================
@@ -9102,6 +9102,15 @@ bool InitializationSequence::Diagnose(Sema &S,
 
   case FK_ConversionFailed: {
     QualType FromType = OnlyArg->getType();
+    // __amdgpu_feature_predicate_t can be explicitly cast to the logical op
+    // type, although this is almost always an error and we advise against it
----------------
AaronBallman wrote:

> I suspect that the sense that something is tied to optimiser behaviour is due 
> to my reply above, which perhaps was insufficiently clear - apologies.
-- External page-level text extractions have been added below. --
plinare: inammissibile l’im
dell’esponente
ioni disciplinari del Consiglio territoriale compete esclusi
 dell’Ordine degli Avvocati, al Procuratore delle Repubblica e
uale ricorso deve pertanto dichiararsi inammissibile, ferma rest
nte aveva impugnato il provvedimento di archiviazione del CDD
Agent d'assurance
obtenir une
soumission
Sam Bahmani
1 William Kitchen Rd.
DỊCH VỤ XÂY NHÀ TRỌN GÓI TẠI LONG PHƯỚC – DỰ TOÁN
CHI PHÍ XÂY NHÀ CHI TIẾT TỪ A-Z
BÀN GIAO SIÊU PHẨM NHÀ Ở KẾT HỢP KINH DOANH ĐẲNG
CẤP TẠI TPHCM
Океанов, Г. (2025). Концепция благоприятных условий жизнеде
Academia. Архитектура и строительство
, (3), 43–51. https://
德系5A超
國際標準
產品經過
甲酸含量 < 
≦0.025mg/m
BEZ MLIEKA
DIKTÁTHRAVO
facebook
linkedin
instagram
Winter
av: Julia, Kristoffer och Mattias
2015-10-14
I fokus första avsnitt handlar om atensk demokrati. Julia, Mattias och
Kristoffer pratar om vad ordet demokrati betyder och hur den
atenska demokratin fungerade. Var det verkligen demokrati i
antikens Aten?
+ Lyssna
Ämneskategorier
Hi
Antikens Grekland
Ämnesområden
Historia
No worries, this is complex stuff! I appreciate your willingness to talk me 
through it. :-)

> The __has_builtin counter-example actually does not work and cannot work, 
> please see: https://gcc.godbolt.org/z/7G5Y1d85b.
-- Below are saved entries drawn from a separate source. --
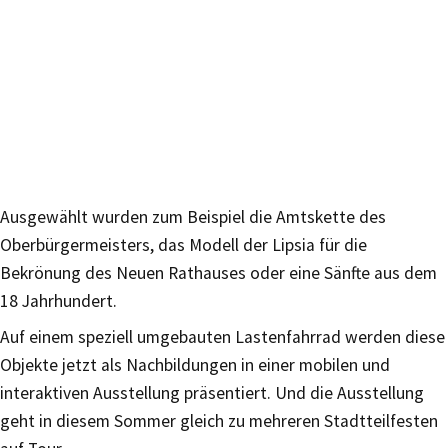
Ausgewählt wurden zum Beispiel die Amtskette des
Oberbürgermeisters, das Modell der Lipsia für die
Bekrönung des Neuen Rathauses oder eine Sänfte aus dem
18 Jahrhundert.
Auf einem speziell umgebauten Lastenfahrrad werden diese
Objekte jetzt als Nachbildungen in einer mobilen und
interaktiven Ausstellung präsentiert. Und die Ausstellung
geht in diesem Sommer gleich zu mehreren Stadtteilfesten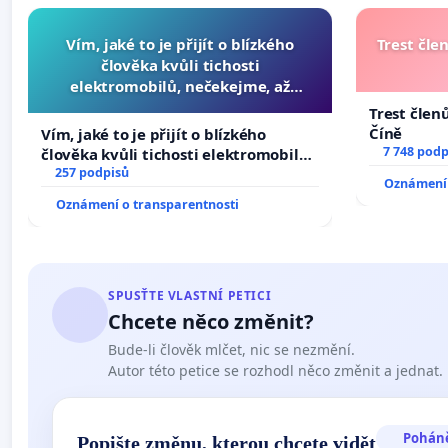
Vím, jaké to je přijít o blízkého
Trest čle
člověka kvůli tichosti
elektromobilů, nečekejme, až
přibydou další, zaveďme slyšitelná
Trest člen
auta!
Číně
Vím, jaké to je přijít o blízkého
7 748 podp
člověka kvůli tichosti elektromobilů,
nečekejme, až přibydou další,
257 podpisů
Oznámení 
zaveďme slyšitelná auta!
Oznámení o transparentnosti
SPUSŤTE VLASTNÍ PETICI
Chcete něco změnit?
Bude-li člověk mlčet, nic se nezmění.
Autor této petice se rozhodl něco změnit a jednat.
Pohán
Popište změnu, kterou chcete vidět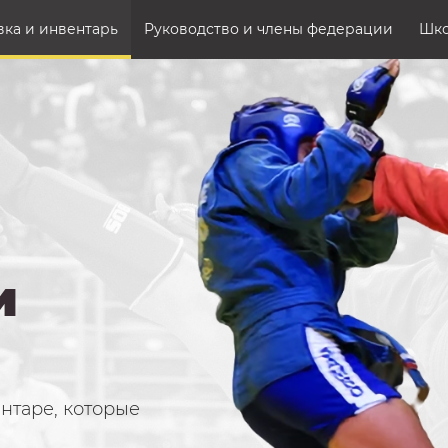
ка и инвентарь
Руководство и члены федерации
Шк
и
нтаре, которые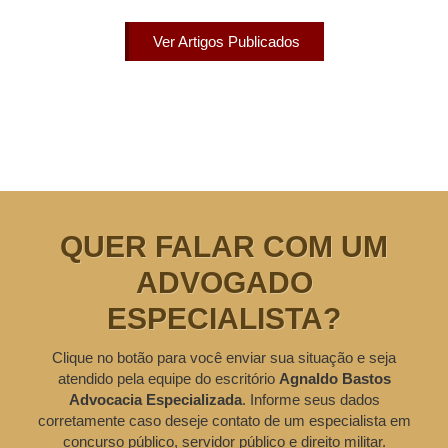
Ver Artigos Publicados
QUER FALAR COM UM
ADVOGADO
ESPECIALISTA?
Clique no botão para você enviar sua situação e seja
atendido pela equipe do escritório
Agnaldo Bastos
Advocacia Especializada
. Informe seus dados
corretamente caso deseje contato de um especialista em
concurso público, servidor público e direito militar.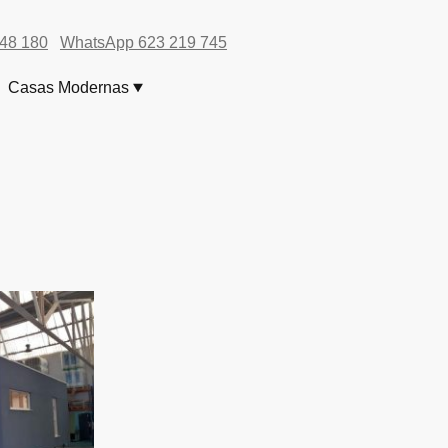
548 180
WhatsApp
623 219 745
Casas Modernas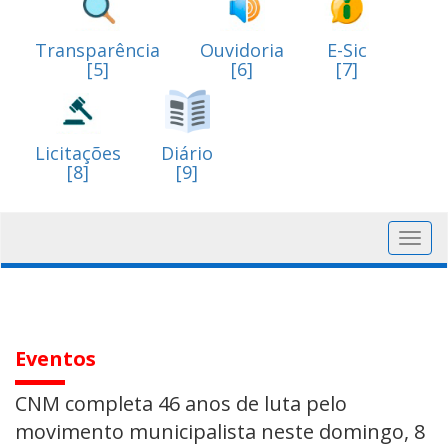
Transparência
Ouvidoria
E-Sic
[5]
[6]
[7]
Licitações
Diário
[8]
[9]
Toggl
navig
Eventos
CNM completa 46 anos de luta pelo
movimento municipalista neste domingo, 8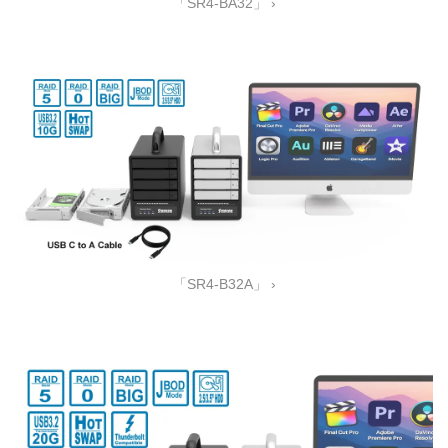
「SR4-BA32」 ›
「SR4-B32A」 ›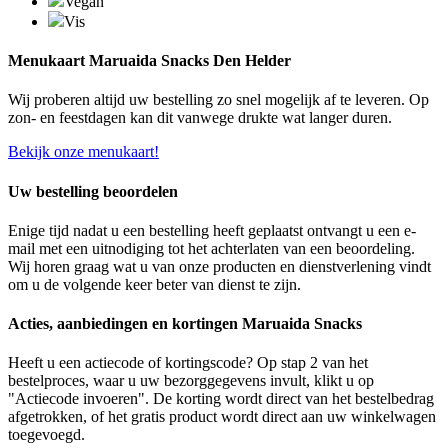
Vegan
Vis
Menukaart Maruaida Snacks Den Helder
Wij proberen altijd uw bestelling zo snel mogelijk af te leveren. Op
zon- en feestdagen kan dit vanwege drukte wat langer duren.
Bekijk onze menukaart!
Uw bestelling beoordelen
Enige tijd nadat u een bestelling heeft geplaatst ontvangt u een e-
mail met een uitnodiging tot het achterlaten van een beoordeling.
Wij horen graag wat u van onze producten en dienstverlening vindt
om u de volgende keer beter van dienst te zijn.
Acties, aanbiedingen en kortingen Maruaida Snacks
Heeft u een actiecode of kortingscode? Op stap 2 van het
bestelproces, waar u uw bezorggegevens invult, klikt u op
"Actiecode invoeren". De korting wordt direct van het bestelbedrag
afgetrokken, of het gratis product wordt direct aan uw winkelwagen
toegevoegd.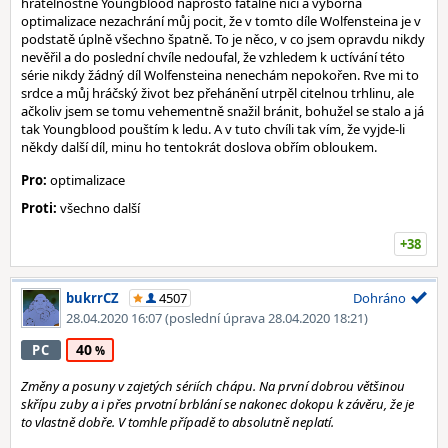
hratelnostně Youngblood naprosto fatálně ničí a výborná
optimalizace nezachrání můj pocit, že v tomto díle Wolfensteina je v
podstatě úplně všechno špatně. To je něco, v co jsem opravdu nikdy
nevěřil a do poslední chvíle nedoufal, že vzhledem k uctívání této
série nikdy žádný díl Wolfensteina nenechám nepokořen. Rve mi to
srdce a můj hráčský život bez přehánění utrpěl citelnou trhlinu, ale
ačkoliv jsem se tomu vehementně snažil bránit, bohužel se stalo a já
tak Youngblood pouštím k ledu. A v tuto chvíli tak vím, že vyjde-li
někdy další díl, minu ho tentokrát doslova obřím obloukem.
Pro:
optimalizace
Proti:
všechno další
+38
bukrrCZ
4507
Dohráno
28.04.2020 16:07
(poslední úprava 28.04.2020 18:21)
40
PC
Změny a posuny v zajetých sériích chápu. Na první dobrou většinou
skřípu zuby a i přes prvotní brblání se nakonec dokopu k závěru, že je
to vlastně dobře. V tomhle případě to absolutně neplatí.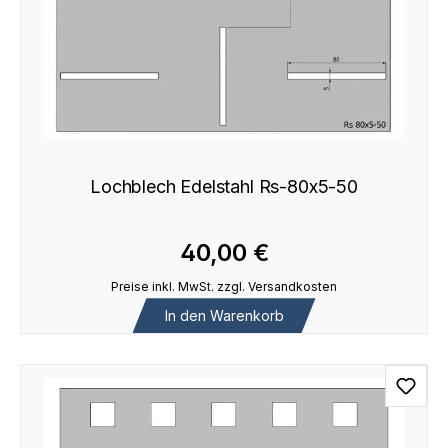
Lochblech Edelstahl Rs-80x5-50
40,00 €
Preise inkl. MwSt. zzgl. Versandkosten
In den Warenkorb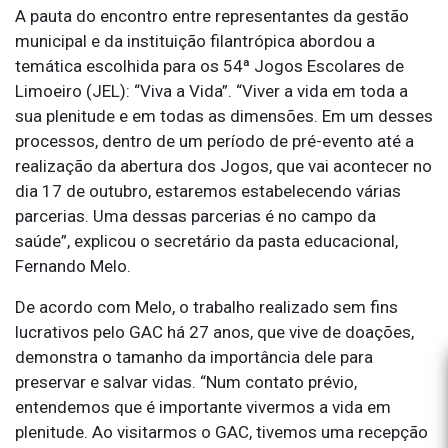
A pauta do encontro entre representantes da gestão
municipal e da instituição filantrópica abordou a
temática escolhida para os 54ª Jogos Escolares de
Limoeiro (JEL): “Viva a Vida”. “Viver a vida em toda a
sua plenitude e em todas as dimensões. Em um desses
processos, dentro de um período de pré-evento até a
realização da abertura dos Jogos, que vai acontecer no
dia 17 de outubro, estaremos estabelecendo várias
parcerias. Uma dessas parcerias é no campo da
saúde”, explicou o secretário da pasta educacional,
Fernando Melo.
De acordo com Melo, o trabalho realizado sem fins
lucrativos pelo GAC há 27 anos, que vive de doações,
demonstra o tamanho da importância dele para
preservar e salvar vidas. “Num contato prévio,
entendemos que é importante vivermos a vida em
plenitude. Ao visitarmos o GAC, tivemos uma recepção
I cannot imagine a situation in which this isn't indicative of a bug, but 
perhaps this situation is the same one that necessitated [this 
PR](https://github.com/llvm/llvm-project/pull/126324#issuecomment-2706655366) 
which eventually concluded that we should change the behavior of 
`__has_builtin` rather than introduce a new builtin.
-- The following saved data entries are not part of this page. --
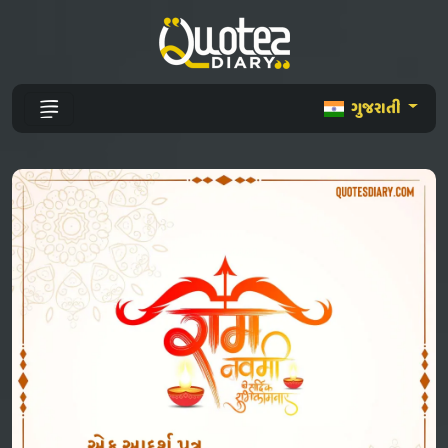
ગુજરાતી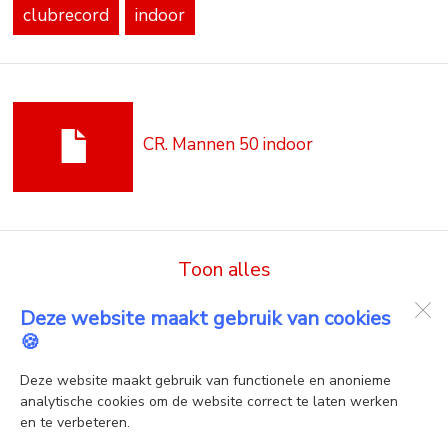
clubrecord
indoor
CR. Mannen 50 indoor
Toon alles
Deze website maakt gebruik van cookies
🍪
AV Nova
Oostwal 33
Deze website maakt gebruik van functionele en anonieme
1749 XK
Warmenhuizen
analytische cookies om de website correct te laten werken
en te verbeteren.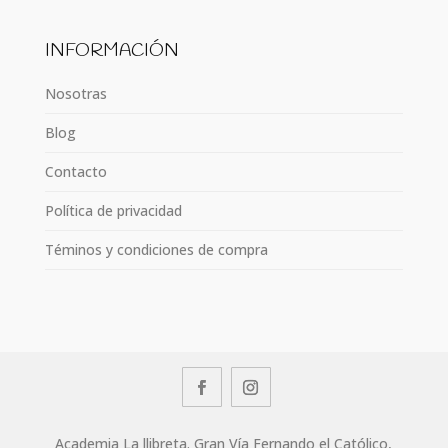
INFORMACIÓN
Nosotras
Blog
Contacto
Política de privacidad
Téminos y condiciones de compra
Academia La llibreta. Gran Vía Fernando el Católico,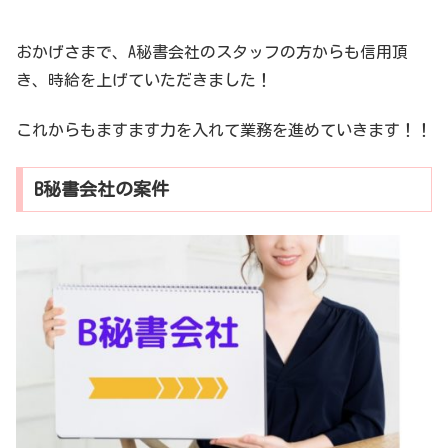
おかげさまで、A秘書会社のスタッフの方からも信用頂
き、時給を上げていただきました！
これからもますます力を入れて業務を進めていきます！！
B秘書会社の案件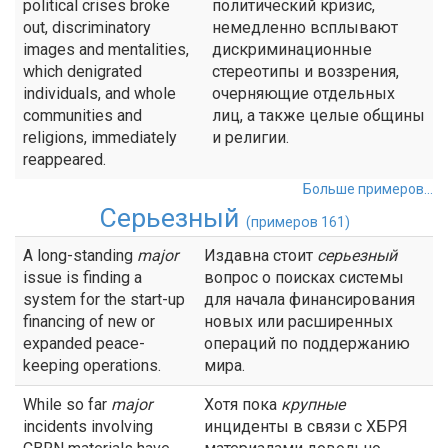
political crises broke
политический кризис,
out, discriminatory
немедленно всплывают
images and mentalities,
дискриминационные
which denigrated
стереотипы и воззрения,
individuals, and whole
очерняющие отдельных
communities and
лиц, а также целые общины
religions, immediately
и религии.
reappeared.
Больше примеров...
Серьезный
(примеров 161)
A long-standing
major
Издавна стоит
серьезный
issue is finding a
вопрос о поисках системы
system for the start-up
для начала финансирования
financing of new or
новых или расширенных
expanded peace-
операций по поддержанию
keeping operations.
мира.
While so far
major
Хотя пока
крупные
incidents involving
инциденты в связи с ХБРЯ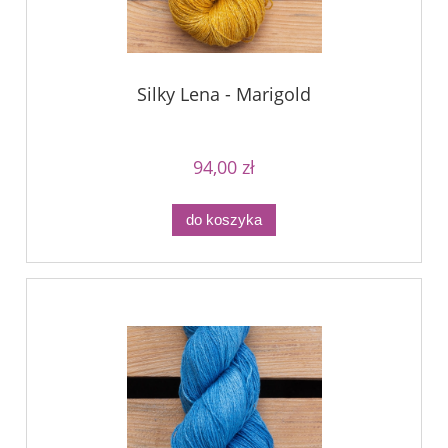
Silky Lena - Marigold
94,00 zł
do koszyka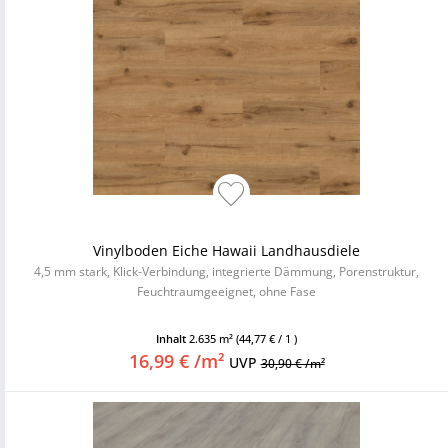
Vinylboden Eiche Hawaii Landhausdiele
4,5 mm stark, Klick-Verbindung, integrierte Dämmung, Porenstruktur,
Feuchtraumgeeignet, ohne Fase
Inhalt
2.635 m²
(44,77 € / 1 )
16,99 € /m²
UVP
30,90 € /m²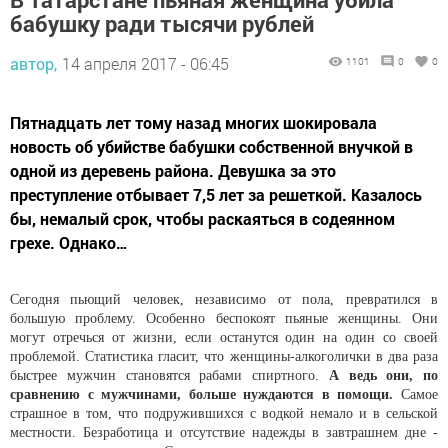
бабушку ради тысячи рублей
автор,
14 апреля 2017 - 06:45
1101
0
0
Пятнадцать лет тому назад многих шокировала
новость об убийстве бабушки собственной внучкой в
одной из деревень района. Девушка за это
преступление отбывает 7,5 лет за решеткой. Казалось
бы, немалый срок, чтобы раскаяться в содеянном
грехе. Однако…
Сегодня пьющий человек, независимо от пола, превратился в
большую проблему. Особенно беспокоят пьяные женщины. Они
могут отречься от жизни, если останутся один на один со своей
проблемой. Статистика гласит, что женщины-алкоголички в два раза
быстрее мужчин становятся рабами спиртного.
А ведь они, по
сравнению с мужчинами, больше нуждаются в помощи.
Самое
страшное в том, что подружившихся с водкой немало и в сельской
местности. Безработица и отсутствие надежды в завтрашнем дне -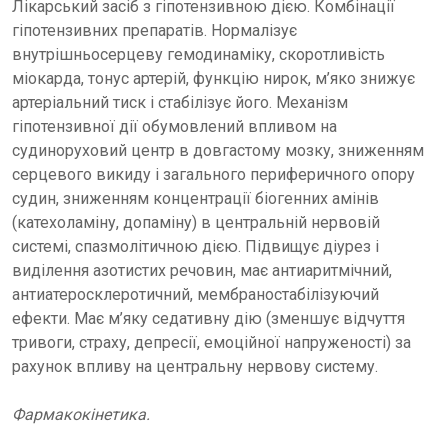
Лікарський засіб з гіпотензивною дією. Комбінації
гіпотензивних препаратів. Нормалізує
внутрішньосерцеву гемодинаміку, скоротливість
міокарда, тонус артерій, функцію нирок, м’яко знижує
артеріальний тиск і стабілізує його. Механізм
гіпотензивної дії обумовлений впливом на
судиноруховий центр в довгастому мозку, зниженням
серцевого викиду і загального периферичного опору
судин, зниженням концентрації біогенних амінів
(катехоламіну, допаміну) в центральній нервовій
системі, спазмолітичною дією. Підвищує діурез і
виділення азотистих речовин, має антиаритмічний,
антиатеросклеротичний, мембраностабілізуючий
ефекти. Має м’яку седативну дію (зменшує відчуття
тривоги, страху, депресії, емоційної напруженості) за
рахунок впливу на центральну нервову систему.
Фармакокінетика.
> furthermore, the ...later... bit is pretty important: what happens on that 
> path?

Anything in the world besides changing the value of `has_builtin` to something 
other than what `__has_builtin` returned.

>  if you do any of those, your distant has_builtin variable no longer reflects 
> the predicate, which is the issue;

Why is that an issue? If the variable no longer reflects the predicate, that's 
not on the compiler to figure out how to deal with, that's "play silly games, 
win silly prizes".

Backing up a step.. my expectation is that this eventually lowers down to a 
test and jump which jumps past the target code if the test fails. e.g.,
```
  %0 = load i8, ptr %b, align 1
  %loadedv = trunc i8 %0 to i1
  br i1 %loadedv, label %if.then, label %if.end

if.then:
  # the target-specific instructions live here
  br label %if.end

if.end:
  ret void
```
So we'd be generating instructions for the target which may be invalid if the 
test lies. If something did change that value so it no longer represents the 
predicate, I think that's UB (and we could help users catch that UB via a 
sanitizer check if we wanted to, rather than try to make the backend have to 
try to figure it out at compile time).

> if for a chain from point of cast to final point of use folding fails 
> (because you passed your value to an
opaque function, modified it based on a run time value etc.), you get an error 
and a diagnostic.

I was thinking you would not get a diagnostic; you'd get the behavior you asked 
for, which may be utter nonsense.

Am I missing something still? If so, maybe it would be quicker for us to hop in 
a telecon call? I'm going to be out of the office until Monday, but I'm happy 
to meet with you if that's more productive.